Penny Stocks are defined as stocks priced below $5. They are traded at a very low cost, for even under $1, often for under a penny. Some of the tips for trading in Penny Stocks are:
- This is a high risk area. Prices fluctuate wildly at times without rhyme or reason that baffles the analysts.
- The investor can put small amounts in search of high profits. Study the company that you are going to invest.
- Collect reliable information about the state of affairs of the company. Is it an unknown company? Why it has remained unknown hitherto? Is it in a very serious financial trouble on the verge of bankruptcy? What are the chances of its getting additional resources if it has plans to recoup its original health?
- Try to get the information from insiders; if none from the management side is willing to divulge the information get it from trade union leaders, the vendors of the company etc.
- Get your information from more than one source; compare and cross-check it.
- Make assessment about the possibility of liquidity. Is it possible to exit easily? If your holdings are large, you may have to drag down the price further down to sell them.
- Penny stocks have many hidden pitfalls. Some artificial situations may be created by a group of investors, to get rid of their holdings of penny stocks. You need to cultivate the art of distinguishing between the genuine market trends and the cultivated ones that are designed to a plan by certain unscrupulous investors.
- The number penny stocks available for trade are many. It is not feasible for an investor to analyze the historical trends of the stocks of a company and identify the profitable opportunities. Certain computer programs are available which scan the stocks and identify the trading patterns of penny stocks, whether it is bullish or bearish. If such programs indicate that the stock is about to increase, further analyze such historical information. Since the computer analyses a huge amount of data, the results shown are fairly accurate, but take a well-calculated decision not the hurried one. The computer software, for sure, will not have any ulterior motives.
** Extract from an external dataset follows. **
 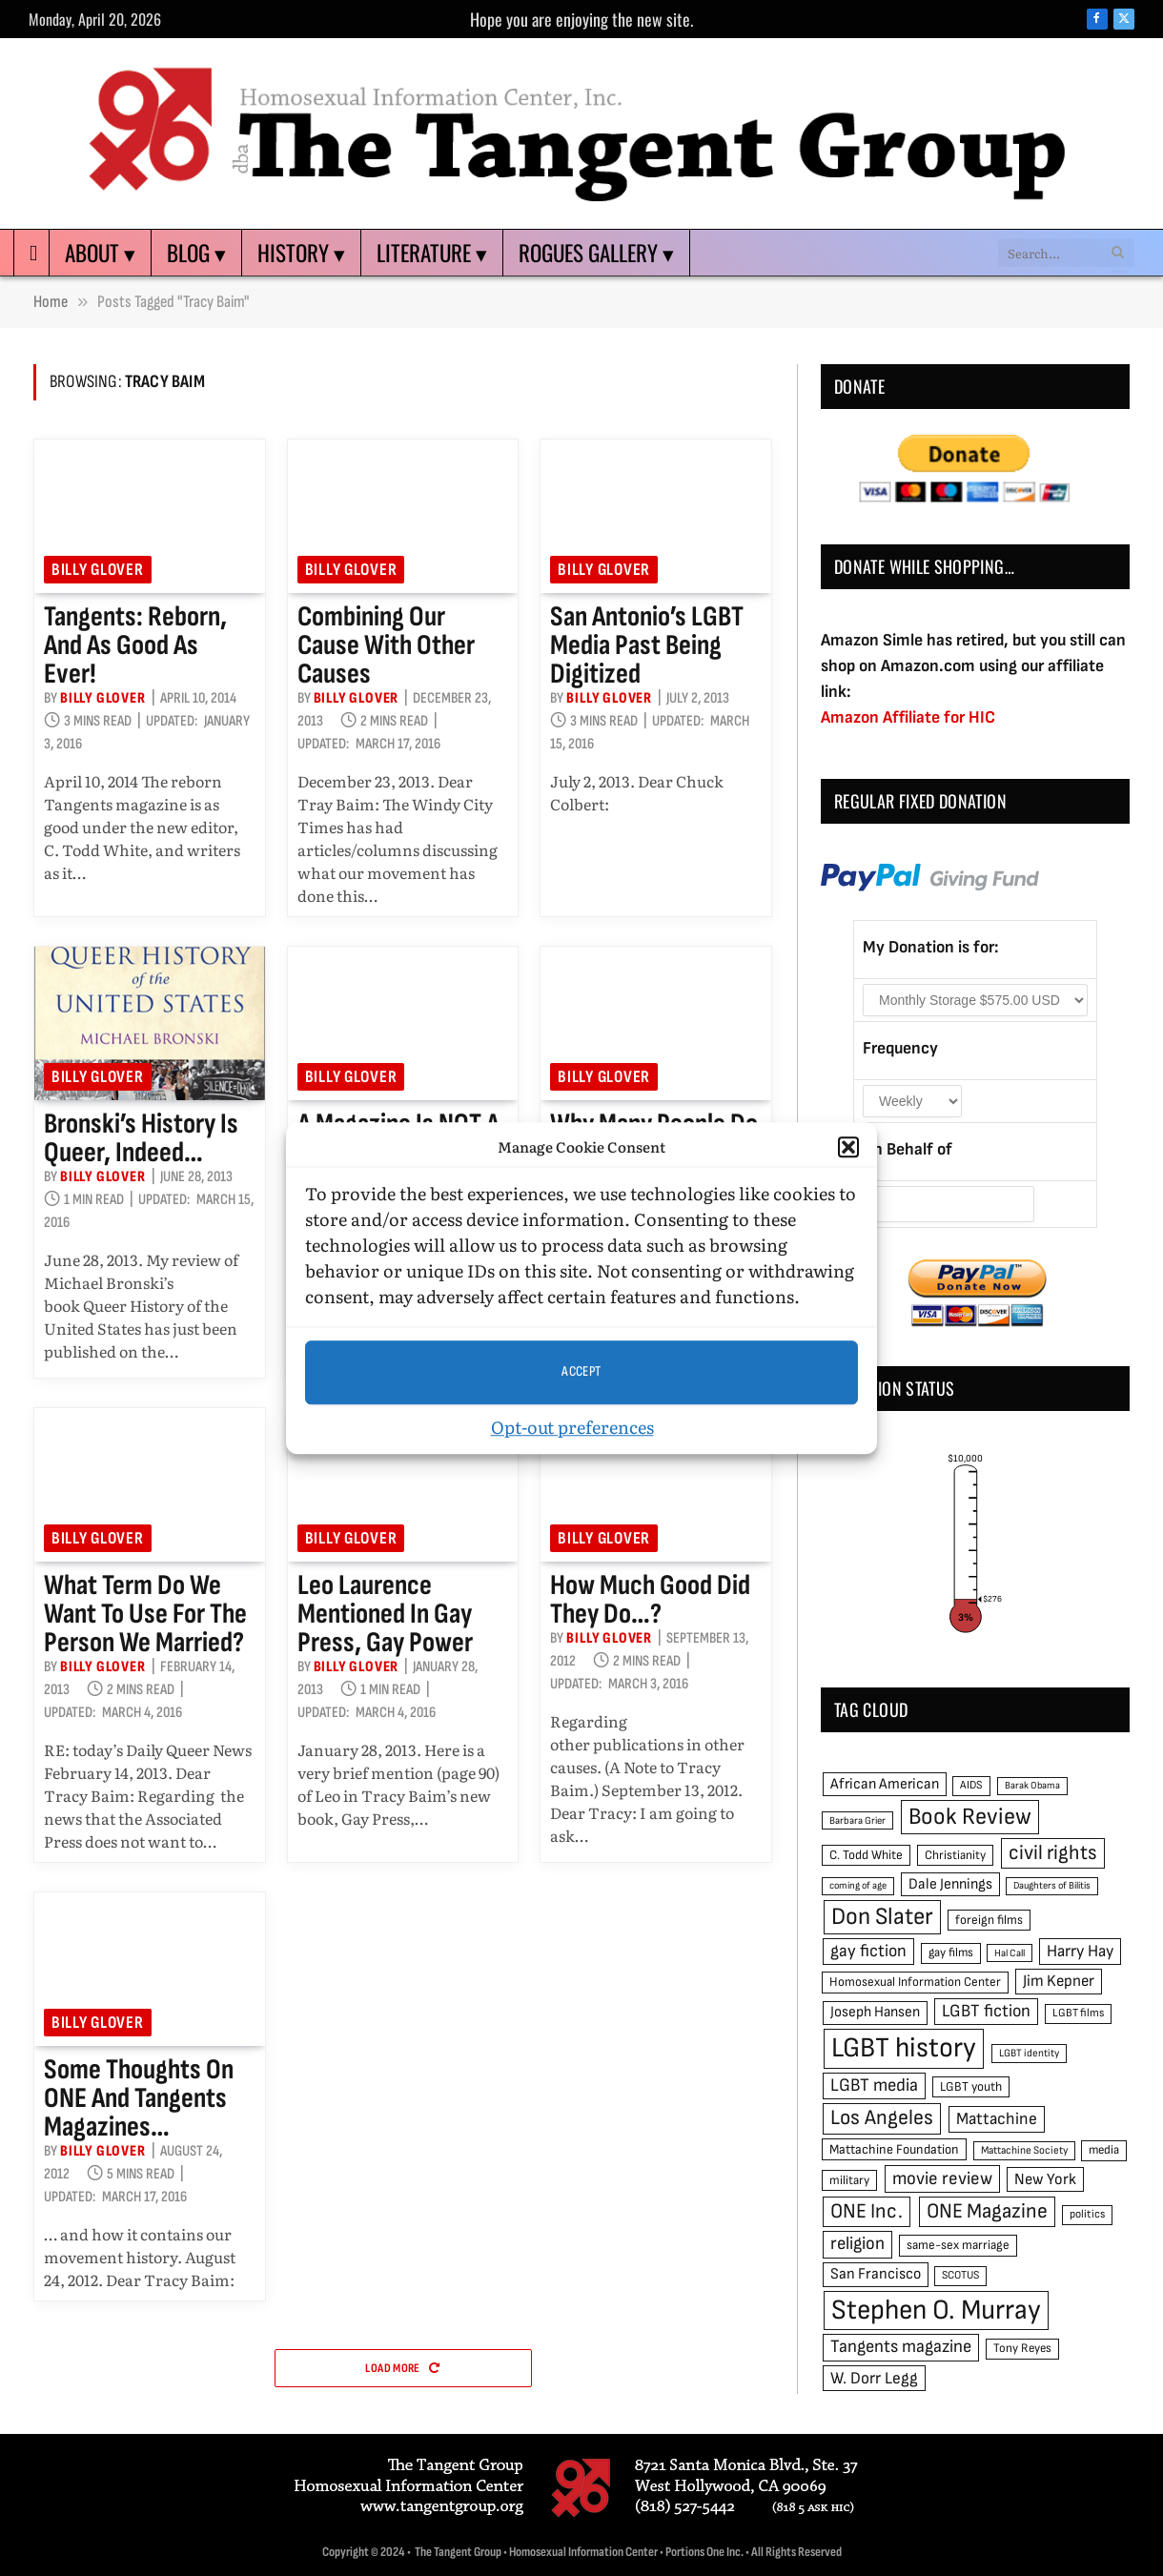 I want to click on How much good did they do…?, so click(x=650, y=1599).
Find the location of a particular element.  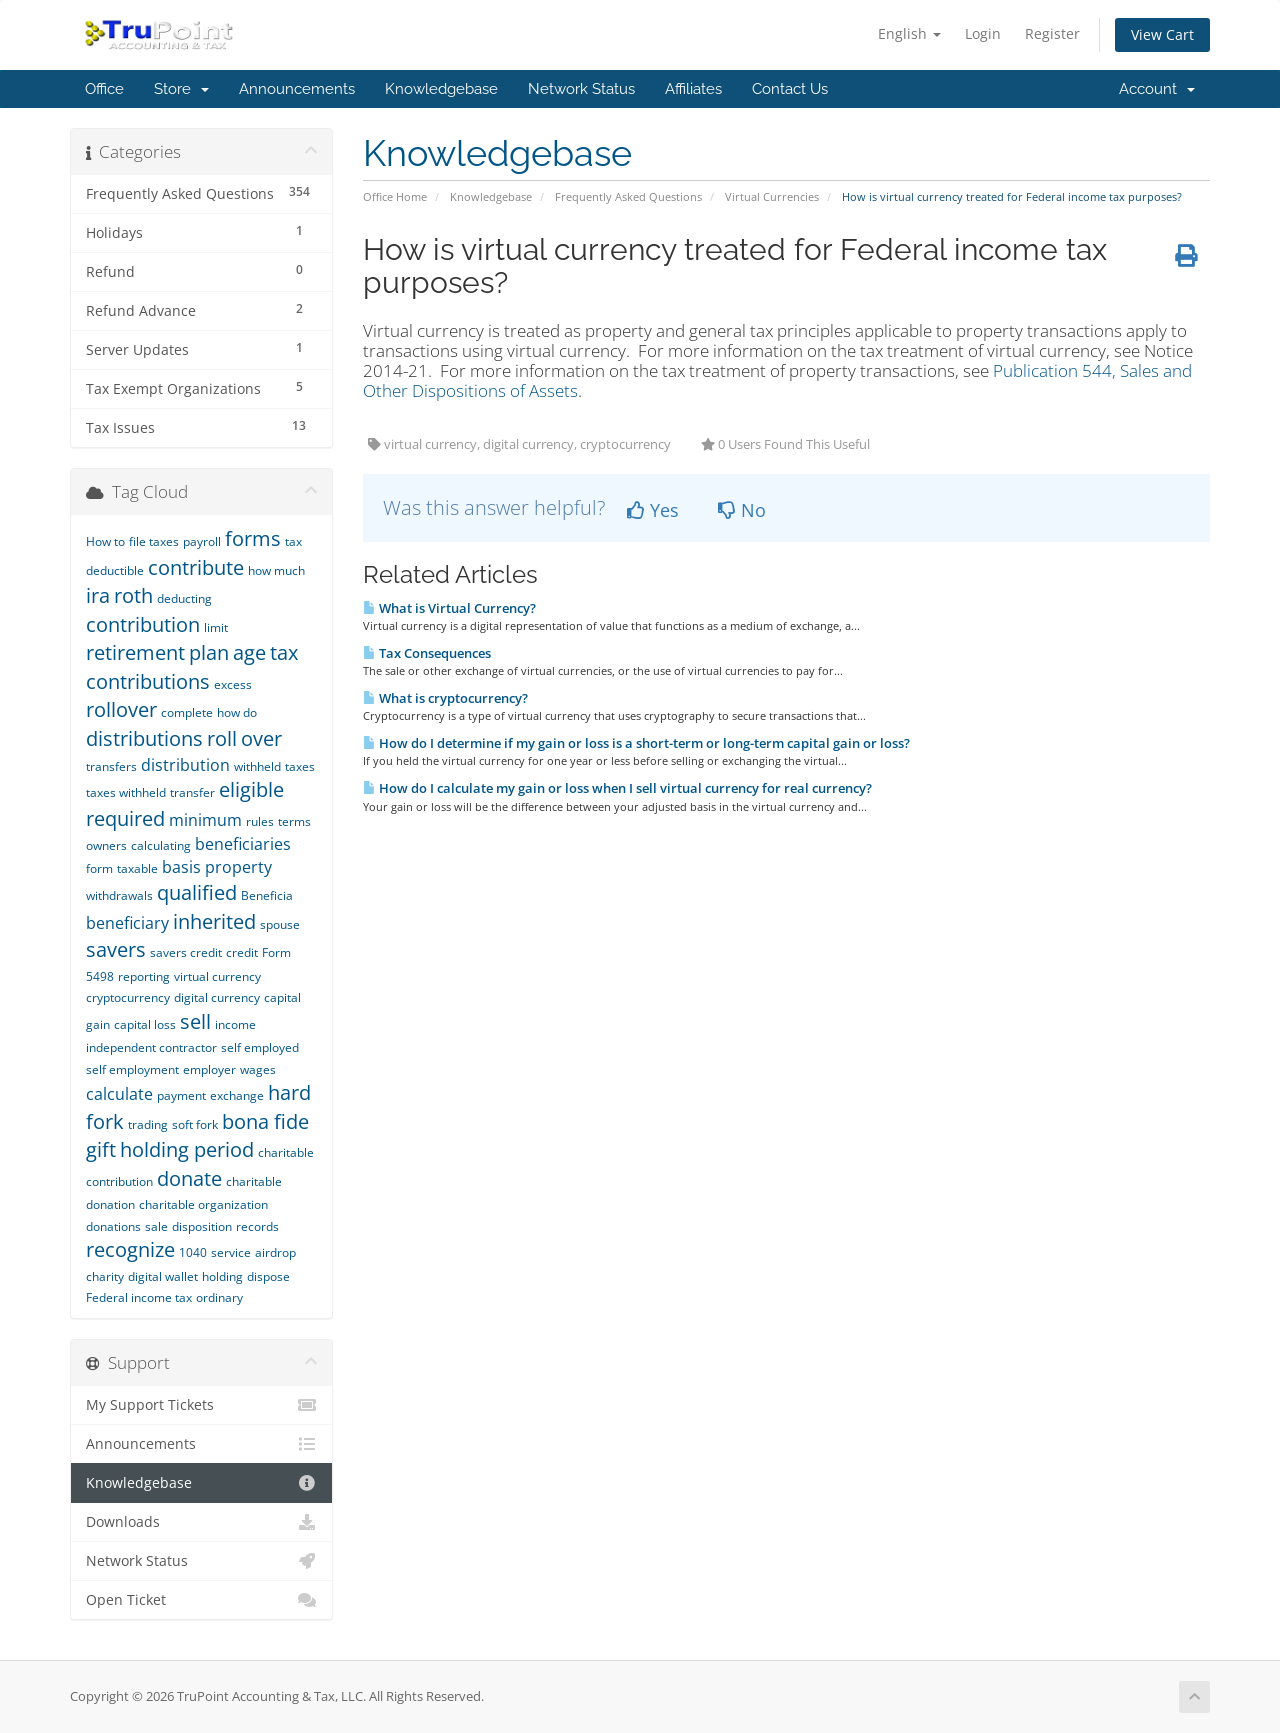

- Plan well. What budget you have allocated for penny stock trades? Further, calculate what amount you will lose if the stocks go down by 5% and you are compelled to sell short? How much that 5% would be in terms of cash? Estimate the potential gains on the basis of your research.
- Trends and the state of economy apply to all stocks, including penny stocks.
- The diversification rules apply as much to penny stocks.
- Penny stocks are more speculative than the high priced stocks. High risk is their nature.
- When the company is new, it has a competent management which is sincere about business development taking recourse to latest technologies, go for such penny stocks. Remember once Microsoft sold penny stocks for $2.50!
- Penny stocks are not listed in the stock exchanges they do not fulfill the minimum requirements. This is the major disadvantage.
To put it curtly, trading in penny stocks is a gamble. They are a high risk investment not worth the chase or purchase, unless you have developed a very specific plan.